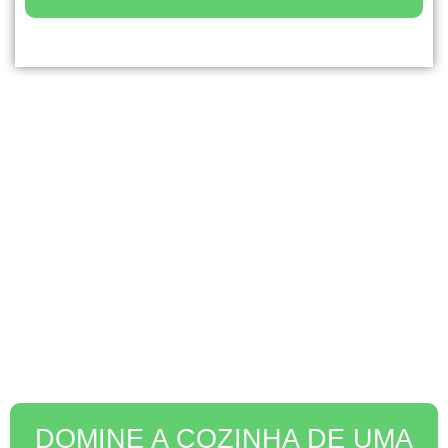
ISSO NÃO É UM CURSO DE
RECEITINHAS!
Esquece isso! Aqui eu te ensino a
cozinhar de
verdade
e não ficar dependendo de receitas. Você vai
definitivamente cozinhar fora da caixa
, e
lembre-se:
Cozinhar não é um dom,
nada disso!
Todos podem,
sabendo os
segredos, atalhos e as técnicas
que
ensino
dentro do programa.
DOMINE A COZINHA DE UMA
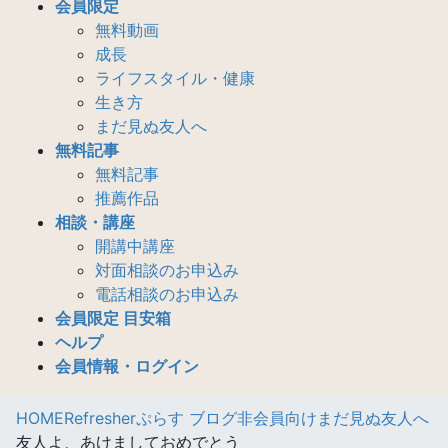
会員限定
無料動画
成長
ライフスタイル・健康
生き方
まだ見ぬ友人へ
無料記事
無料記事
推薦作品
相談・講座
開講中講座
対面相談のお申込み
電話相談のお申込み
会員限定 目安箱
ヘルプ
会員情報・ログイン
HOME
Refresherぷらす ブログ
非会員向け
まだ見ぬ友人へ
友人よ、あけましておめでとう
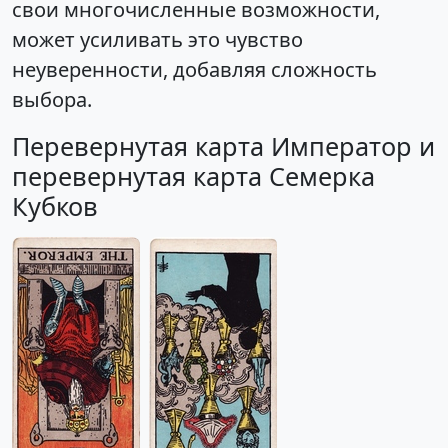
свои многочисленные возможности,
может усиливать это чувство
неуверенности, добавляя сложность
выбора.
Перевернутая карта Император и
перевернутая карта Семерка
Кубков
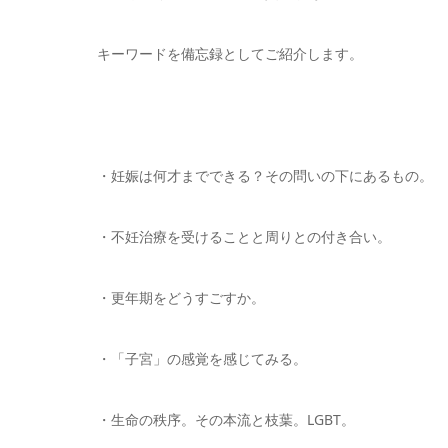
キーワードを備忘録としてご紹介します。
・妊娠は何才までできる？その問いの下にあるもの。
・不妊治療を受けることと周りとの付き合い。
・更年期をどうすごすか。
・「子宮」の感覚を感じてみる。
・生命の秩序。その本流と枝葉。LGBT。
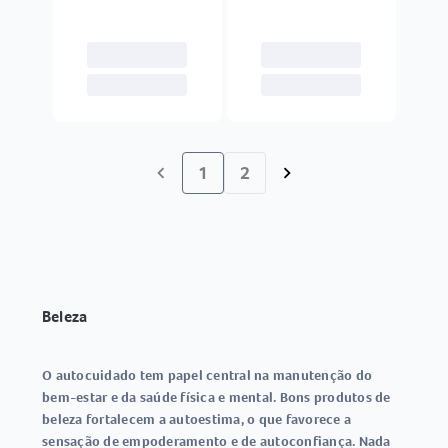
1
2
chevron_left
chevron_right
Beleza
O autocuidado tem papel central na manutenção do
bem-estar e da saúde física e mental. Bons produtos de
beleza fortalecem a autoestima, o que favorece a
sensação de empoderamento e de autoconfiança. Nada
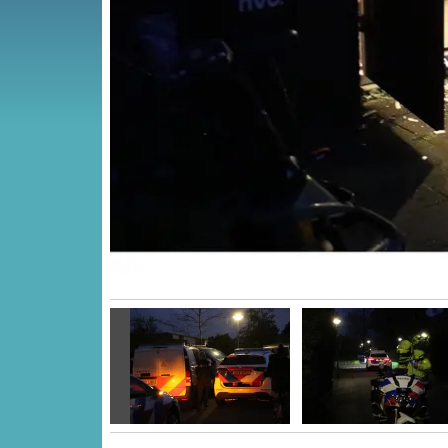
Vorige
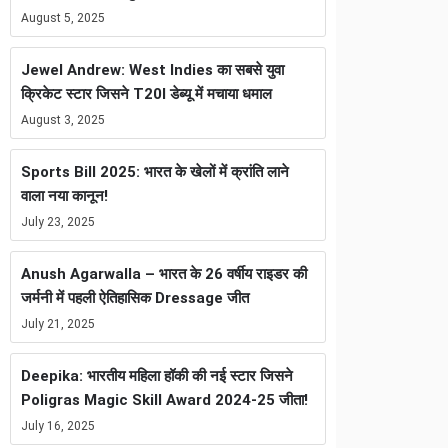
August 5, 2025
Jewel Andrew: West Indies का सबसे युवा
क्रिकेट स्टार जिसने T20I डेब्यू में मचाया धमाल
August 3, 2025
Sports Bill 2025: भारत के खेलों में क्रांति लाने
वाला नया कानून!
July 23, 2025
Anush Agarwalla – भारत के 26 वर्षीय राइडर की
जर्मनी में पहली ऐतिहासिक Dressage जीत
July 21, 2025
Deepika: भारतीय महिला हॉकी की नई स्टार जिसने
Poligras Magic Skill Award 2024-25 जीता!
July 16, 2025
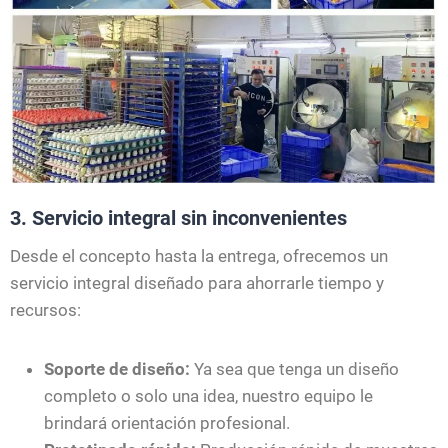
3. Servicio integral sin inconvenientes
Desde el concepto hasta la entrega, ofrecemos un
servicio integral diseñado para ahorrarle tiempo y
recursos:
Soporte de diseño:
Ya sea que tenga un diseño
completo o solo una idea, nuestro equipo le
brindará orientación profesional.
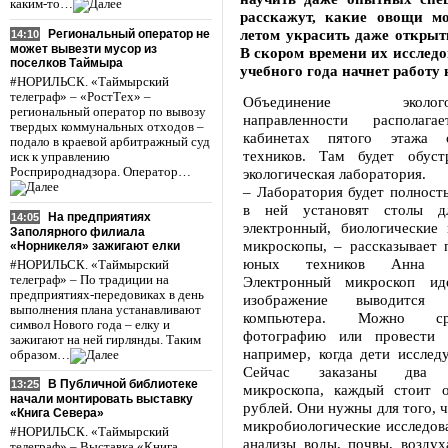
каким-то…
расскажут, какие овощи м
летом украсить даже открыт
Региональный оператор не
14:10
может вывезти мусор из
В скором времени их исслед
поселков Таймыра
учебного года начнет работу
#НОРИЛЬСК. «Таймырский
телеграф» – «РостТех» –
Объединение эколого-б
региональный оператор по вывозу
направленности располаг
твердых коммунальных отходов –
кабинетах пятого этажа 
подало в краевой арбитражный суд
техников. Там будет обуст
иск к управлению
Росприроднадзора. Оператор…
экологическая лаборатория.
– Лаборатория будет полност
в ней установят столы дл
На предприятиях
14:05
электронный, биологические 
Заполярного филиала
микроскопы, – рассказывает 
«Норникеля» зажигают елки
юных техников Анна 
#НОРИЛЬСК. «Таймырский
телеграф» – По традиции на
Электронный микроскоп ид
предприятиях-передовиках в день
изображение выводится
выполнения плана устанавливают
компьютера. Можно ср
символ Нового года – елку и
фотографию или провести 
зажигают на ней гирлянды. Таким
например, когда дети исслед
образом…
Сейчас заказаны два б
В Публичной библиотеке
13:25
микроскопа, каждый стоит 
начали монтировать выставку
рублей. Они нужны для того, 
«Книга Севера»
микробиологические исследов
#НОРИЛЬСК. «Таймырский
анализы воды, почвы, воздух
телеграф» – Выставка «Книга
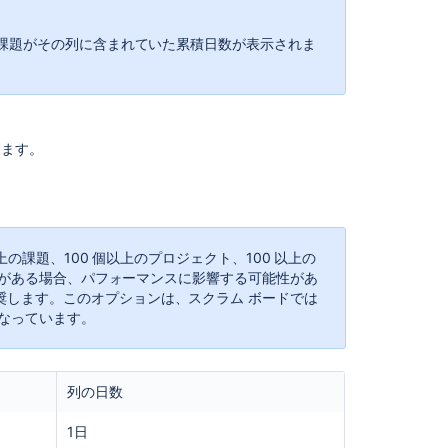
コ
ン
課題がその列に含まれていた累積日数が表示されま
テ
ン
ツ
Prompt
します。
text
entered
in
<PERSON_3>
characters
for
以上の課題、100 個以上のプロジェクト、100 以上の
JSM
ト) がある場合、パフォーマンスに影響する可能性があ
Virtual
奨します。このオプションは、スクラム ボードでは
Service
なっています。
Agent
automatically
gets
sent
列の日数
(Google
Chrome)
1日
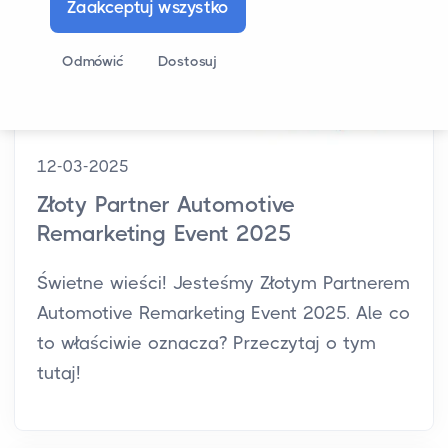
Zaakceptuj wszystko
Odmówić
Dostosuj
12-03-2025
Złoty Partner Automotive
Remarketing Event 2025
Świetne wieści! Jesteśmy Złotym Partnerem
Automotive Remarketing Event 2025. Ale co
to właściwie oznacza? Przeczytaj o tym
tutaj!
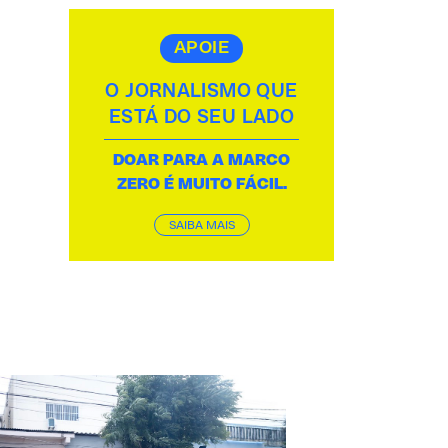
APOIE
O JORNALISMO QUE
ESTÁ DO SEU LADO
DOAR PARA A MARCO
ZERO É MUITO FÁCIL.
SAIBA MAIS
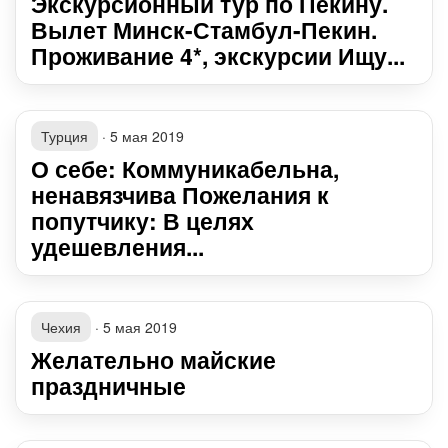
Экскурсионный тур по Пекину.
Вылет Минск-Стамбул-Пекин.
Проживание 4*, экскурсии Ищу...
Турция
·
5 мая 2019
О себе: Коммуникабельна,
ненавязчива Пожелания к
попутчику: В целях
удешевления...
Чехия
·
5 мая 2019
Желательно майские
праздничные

__________________________________________________

== Exercise objective ==
Which of the lines above include the word "Remarketing"? List those lines.

== Result ==
Remarketing Event 2025
Automotive Remarketing Event 2025. Ale co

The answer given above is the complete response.